Running the AWSSupport-TroubleshootEbsCsiDriversForEks Runbook
- Run this Automation (console) 2
- Execute the automation with the following parameters:
- AutomationAssumeRole (Optional): ARN of the IAM role you created, e.g.,
arn:aws:iam::123456789012:role/TroubleshootEbsCsiDriversForEks-SSM-Role
- EksClusterName: Name of your EKS cluster experiencing issues
- ApplicationPodName: Name of the Kubernetes pod having issues with the EBS CSI driver
- ApplicationNamespace: Namespace of the application pod having issues
- EbsCsiControllerDeploymentName (Optional): Deployment name for the EBS CSI controller pod (default:
ebs-csi-controller
) - EbsCsiControllerNamespace (Optional): Namespace for the EBS CSI controller (default:
kube-system
) - S3BucketName (Optional): S3 bucket name for uploading troubleshooting logs
- LambdaRoleArn (Optional): IAM role ARN for the Lambda function the runbook creates
- AutomationAssumeRole (Optional): ARN of the IAM role you created, e.g.,
-
Alternative: Execute via AWS CLI:
aws ssm start-automation-execution \ --document-name "AWSSupport-TroubleshootEbsCsiDriversForEks" \ --parameters "EksClusterName=my-production-cluster,ApplicationPodName=my-stateful-app,ApplicationNamespace=default,AutomationAssumeRole=arn:aws:iam::123456789012:role/TroubleshootEbsCsiDriversForEks-SSM-Role"
-
Monitor the execution in the AWS Systems Manager console or via CLI:
aws ssm get-automation-execution \ --automation-execution-id "execution-id-from-previous-step"
Use Case
Diagnosing Persistent Volume Claim (PVC) Stuck in Pending State
Scenario: An application team running their patient data service on EKS encountered an issue where newly created PVCs remained in a “Pending” state indefinitely. The applications were unable to start properly because the required storage volumes could not be provisioned. This issue typically required hours of manual investigation across multiple components:
- Inspecting PVC and StorageClass configurations
- Checking EBS CSI controller pod logs
- Verifying IAM role permissions for the service account
To reproduce the scenario, I create a shell script to create a sample scenario (scenario1.sh) with a misconfigured policy. This will help demonstrate how the AWS Support Automation Workflow identifies and resolves EBS CSI driver-related issues:
export AWS_REGION=eu-west-1
./scenario1.sh
With the test scenario ready, I execute the reproduction script which creates a pod requires PV. As expected, the pod remains in a Pending state due to volume attachment issues.

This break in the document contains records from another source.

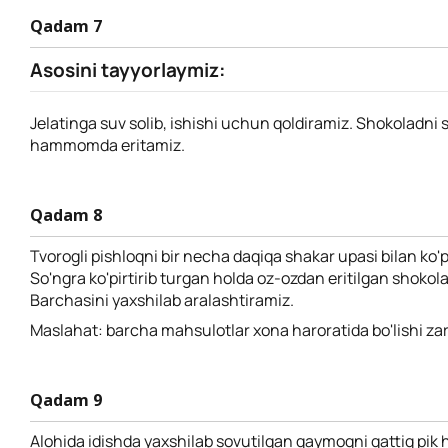
Qadam 7
Asosini tayyorlaymiz:
Jelatinga suv solib, ishishi uchun qoldiramiz. Shokoladni s
hammomda eritamiz.
Qadam 8
Tvorogli pishloqni bir necha daqiqa shakar upasi bilan ko'p
So'ngra ko'pirtirib turgan holda oz-ozdan eritilgan shokol
Barchasini yaxshilab aralashtiramiz.
Maslahat: barcha mahsulotlar xona haroratida bo'lishi zar
Qadam 9
Alohida idishda yaxshilab sovutilgan qaymoqni qattiq pik 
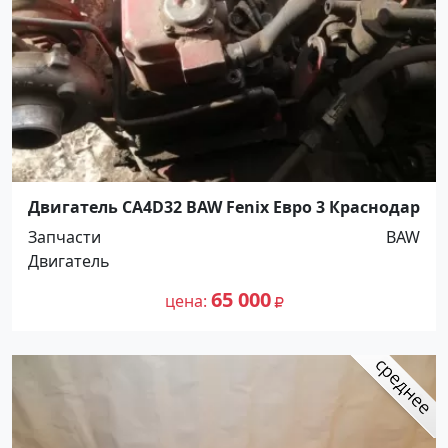
Двигатель CA4D32 BAW Fenix Евро 3 Краснодар
Запчасти
BAW
Двигатель
65 000
цена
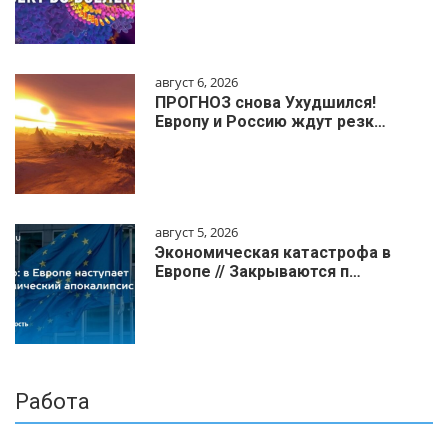
август 6, 2026
ПРОГНОЗ снова Ухудшился!
Европу и Россию ждут резк…
август 5, 2026
Экономическая катастрофа в
Европе // Закрываются п…
Работа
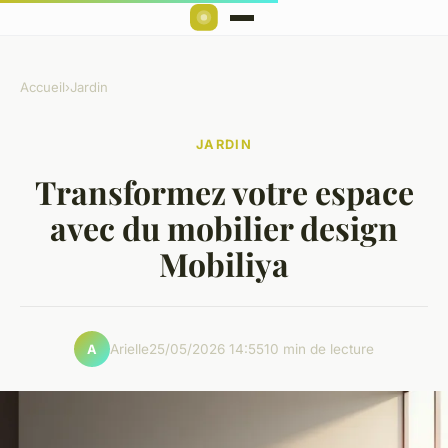
Accueil
›
Jardin
JARDIN
Transformez votre espace
avec du mobilier design
Mobiliya
Arielle
25/05/2026 14:55
10 min de lecture
A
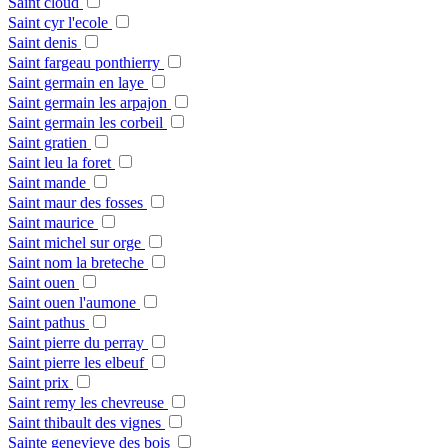
Saint cloud
Saint cyr l'ecole
Saint denis
Saint fargeau ponthierry
Saint germain en laye
Saint germain les arpajon
Saint germain les corbeil
Saint gratien
Saint leu la foret
Saint mande
Saint maur des fosses
Saint maurice
Saint michel sur orge
Saint nom la breteche
Saint ouen
Saint ouen l'aumone
Saint pathus
Saint pierre du perray
Saint pierre les elbeuf
Saint prix
Saint remy les chevreuse
Saint thibault des vignes
Sainte genevieve des bois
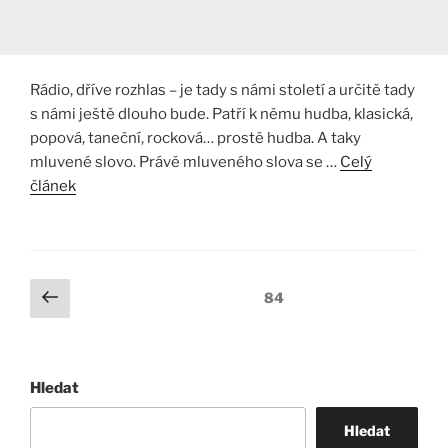
Rádio, dříve rozhlas – je tady s námi století a určitě tady
s námi ještě dlouho bude. Patří k němu hudba, klasická,
popová, taneční, rocková… prostě hudba. A taky
mluvené slovo. Právě mluveného slova se …
Celý
článek
Stránkování
Předchozí
Stránka:
84
stránka
příspěvků
Hledat
Hledat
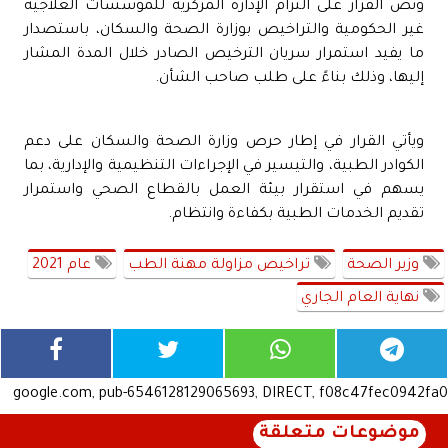
ونص القرار على التزام الإدارة المركزية للمؤسسات العلاجية
غير الحكومية والتراخيص بوزارة الصحة والسكان، باستصدار
ما يفيد استمرار سريان الترخيص الصادر خلال المدة المشار
إليها، وذلك بناءً على طلب صاحب الشأن.
ويأتي القرار في إطار حرص وزارة الصحة والسكان على دعم
الكوادر الطبية، والتيسير في الإجراءات التنظيمية والإدارية، بما
يسهم في استقرار بيئة العمل بالقطاع الصحي واستمرار
تقديم الخدمات الطبية بكفاءة وانتظام.
وزير الصحة
تراخيص مزاولة مهنة الطب
عام 2021
نهاية العام الجاري
google.com, pub-6546128129065693, DIRECT, f08c47fec0942fa0
موضوعات متعلقة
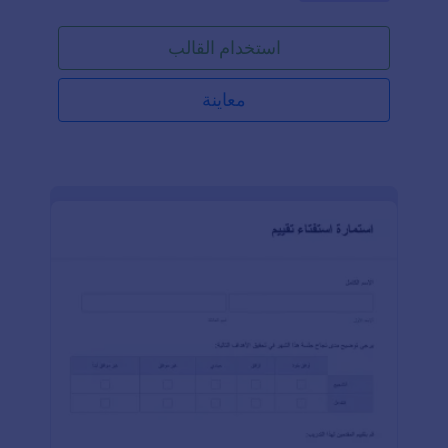
تأسيسها، ونوع النشاط التجاري. يحتوي هذا النموذج أيضًا
على تصنيف التقييم الذي يتضمن الشهادات والوثائق،
استخدام القالب
العمليات، القيادة والدعم، والبيئة الصحية والآمنة. يتم سؤال
إذا كانت الشركة لديها شهادة ISO 9001، هل لديها قادة
جيدين يدعمون الموظفين، وهل تعمل الشركة على تعزيز
معاينة
بيئة آمنة؟ يحتوي هذا النموذج أيضًا على حقول تحميل
الملفات حيث يمكن تحميل الوثائق والصور الداعمة. يمكنك
تخصيص هذا النموذج التقييمي بمزيد من التغييرات، مثل
تغيير ثيم الألوان، تنسيق الخطوط، التصميم، وإضافة حقول
إضافية باستخدام أداة بناء النماذج.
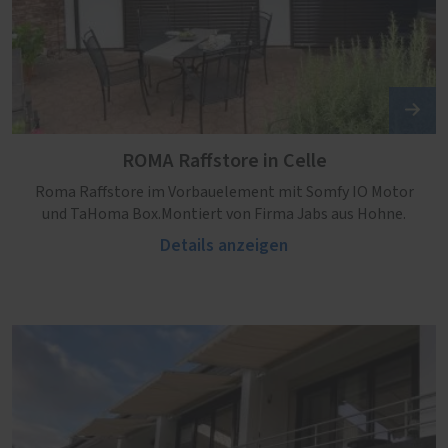
ROMA Raffstore in Celle
Roma Raffstore im Vorbauelement mit Somfy IO Motor
und TaHoma Box.Montiert von Firma Jabs aus Hohne.
Details anzeigen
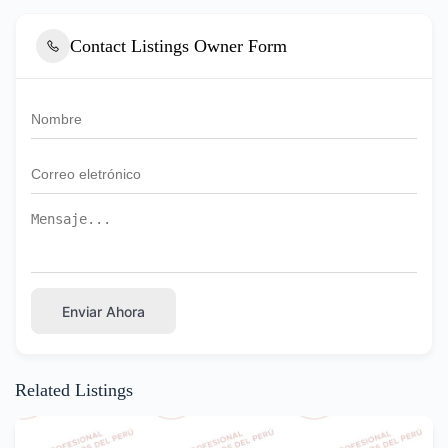
Contact Listings Owner Form
Enviar Ahora
Related Listings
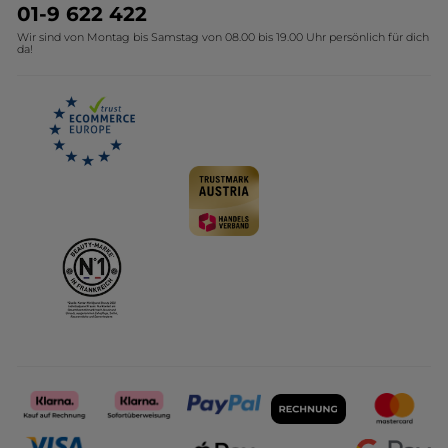
Umweltstiftung YR
Geschenkideen Yves Rocher
01-9 622 422
Wir sind von Montag bis Samstag von 08.00 bis 19.00 Uhr persönlich für dich
Affiliate Programm
Kollektion Monoi Yves Rocher
da!
Karriere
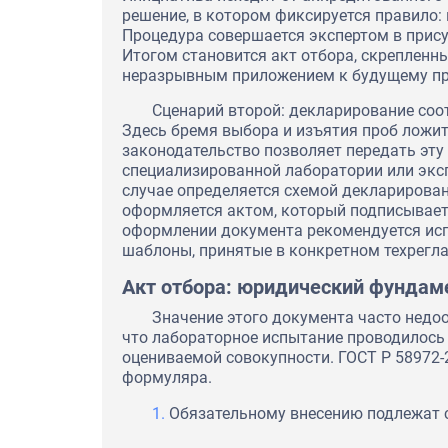
решение, в котором фиксируется правило: к
Процедура совершается экспертом в прису
Итогом становится акт отбора, скрепленн
неразрывным приложением к будущему пр
Сценарий второй: декларирование соо
Здесь бремя выбора и изъятия проб ложит
законодательство позволяет передать эт
специализированной лаборатории или эксп
случае определяется схемой декларировани
оформляется актом, который подписывает
оформлении документа рекомендуется ис
шаблоны, принятые в конкретном техрегла
Акт отбора: юридический фундам
Значение этого документа часто недо
что лабораторное испытание проводилось 
оцениваемой совокупности. ГОСТ Р 58972-
формуляра.
Обязательному внесению подлежат 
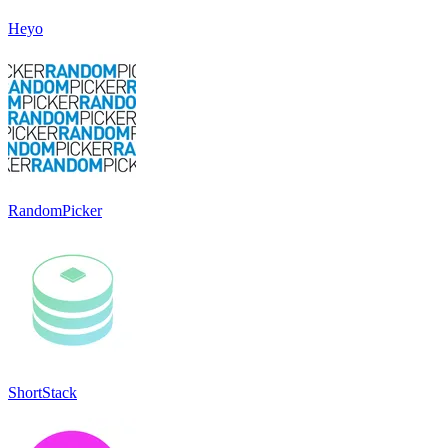
Heyo
RandomPicker
ShortStack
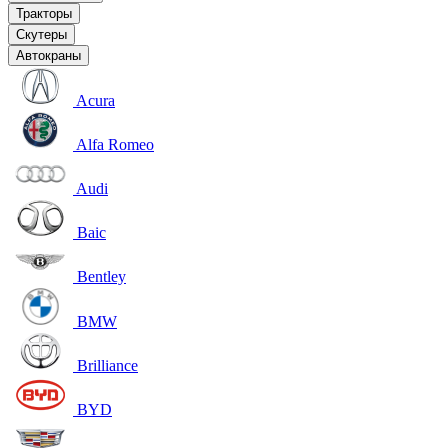
Тракторы
Скутеры
Автокраны
Acura
Alfa Romeo
Audi
Baic
Bentley
BMW
Brilliance
BYD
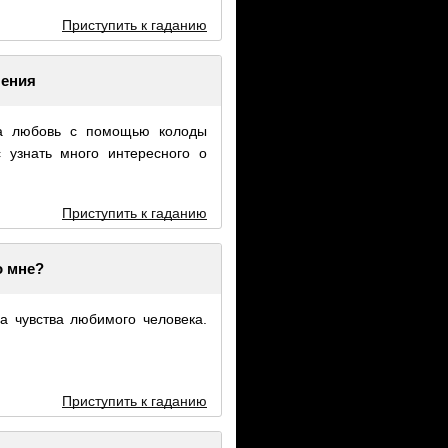
Приступить к гаданию
шения
на любовь с помощью колоды
узнать много интересного о
Приступить к гаданию
о мне?
а чувства любимого человека.
Приступить к гаданию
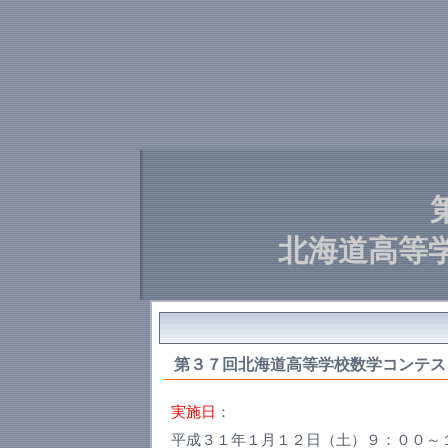
北海道高等
第３７回北海道高等学校数学コンテ
実施日
：
平成３１年１月１２日（土）９：００～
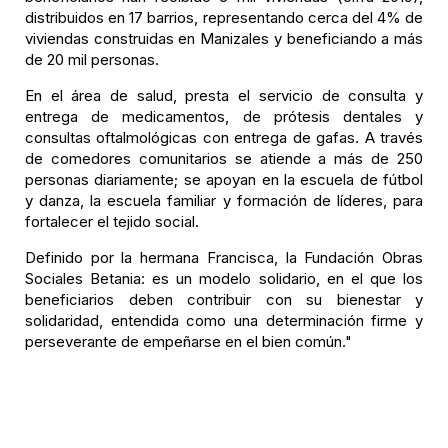
distribuidos en 17 barrios, representando cerca del 4% de
viviendas construidas en Manizales y beneficiando a más
de 20 mil personas.
En el área de salud, presta el servicio de consulta y
entrega de medicamentos, de prótesis dentales y
consultas oftalmológicas con entrega de gafas. A través
de comedores comunitarios se atiende a más de 250
personas diariamente; se apoyan en la escuela de fútbol
y danza, la escuela familiar y formación de líderes, para
fortalecer el tejido social.
Definido por la hermana Francisca, la Fundación Obras
Sociales Betania: es un modelo solidario, en el que los
beneficiarios deben contribuir con su bienestar y
solidaridad, entendida como una determinación firme y
perseverante de empeñarse en el bien común."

$ kubectl get pod -n default
NAME READY STATUS RESTARTS AGE
app 0/1 Pending 0 48m
Using AWS Support Automation Workflow (SAW)
In this case, I can add an access entry for the SSM role to my EKS cluster, then start the troubleshooting workflow by executing the AWSSupport-TroubleshootEbsCsiDriversForEks
runbook. The automation will systematically check for common issues, including IAM permissions, pod scheduling problems, and volume attachment status. This comprehensive diagnostic approach ensures we can quickly identify and resolve any EBS CSI driver related issues.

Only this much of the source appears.